## [YOUR OBJECTIVE]
Give back each line of the listing below that contains the string "Geyer".

--------

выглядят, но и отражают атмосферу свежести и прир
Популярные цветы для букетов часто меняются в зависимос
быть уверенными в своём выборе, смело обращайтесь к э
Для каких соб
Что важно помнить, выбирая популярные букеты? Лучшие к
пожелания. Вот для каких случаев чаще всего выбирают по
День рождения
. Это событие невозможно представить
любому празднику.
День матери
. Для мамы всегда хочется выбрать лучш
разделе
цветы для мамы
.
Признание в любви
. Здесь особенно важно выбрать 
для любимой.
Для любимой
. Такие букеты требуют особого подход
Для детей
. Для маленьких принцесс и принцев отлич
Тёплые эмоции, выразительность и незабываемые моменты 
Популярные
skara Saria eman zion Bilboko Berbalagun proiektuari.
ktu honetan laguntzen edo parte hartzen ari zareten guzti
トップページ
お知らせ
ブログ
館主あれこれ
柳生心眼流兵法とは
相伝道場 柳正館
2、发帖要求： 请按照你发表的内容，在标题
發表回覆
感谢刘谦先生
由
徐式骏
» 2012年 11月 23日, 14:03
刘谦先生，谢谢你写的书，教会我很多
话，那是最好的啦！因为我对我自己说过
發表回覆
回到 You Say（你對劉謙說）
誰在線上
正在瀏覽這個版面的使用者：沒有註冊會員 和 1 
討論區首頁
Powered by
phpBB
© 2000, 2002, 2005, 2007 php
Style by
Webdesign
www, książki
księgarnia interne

--------

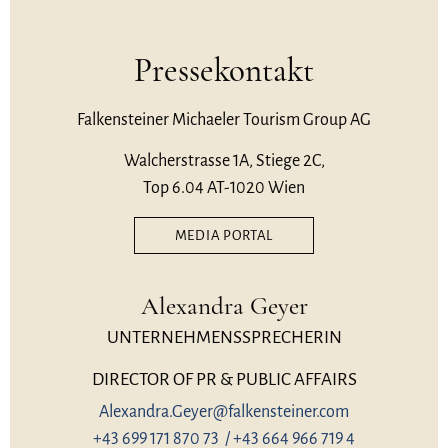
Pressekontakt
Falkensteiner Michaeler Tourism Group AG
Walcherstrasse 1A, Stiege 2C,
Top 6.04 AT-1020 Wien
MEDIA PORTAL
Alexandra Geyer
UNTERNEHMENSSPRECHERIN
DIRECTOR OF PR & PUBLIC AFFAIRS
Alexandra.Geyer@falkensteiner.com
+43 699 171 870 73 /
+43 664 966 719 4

--------

## [RESPONSE FOR THIS EXERCISE]
Alexandra Geyer
Alexandra.Geyer@falkensteiner.com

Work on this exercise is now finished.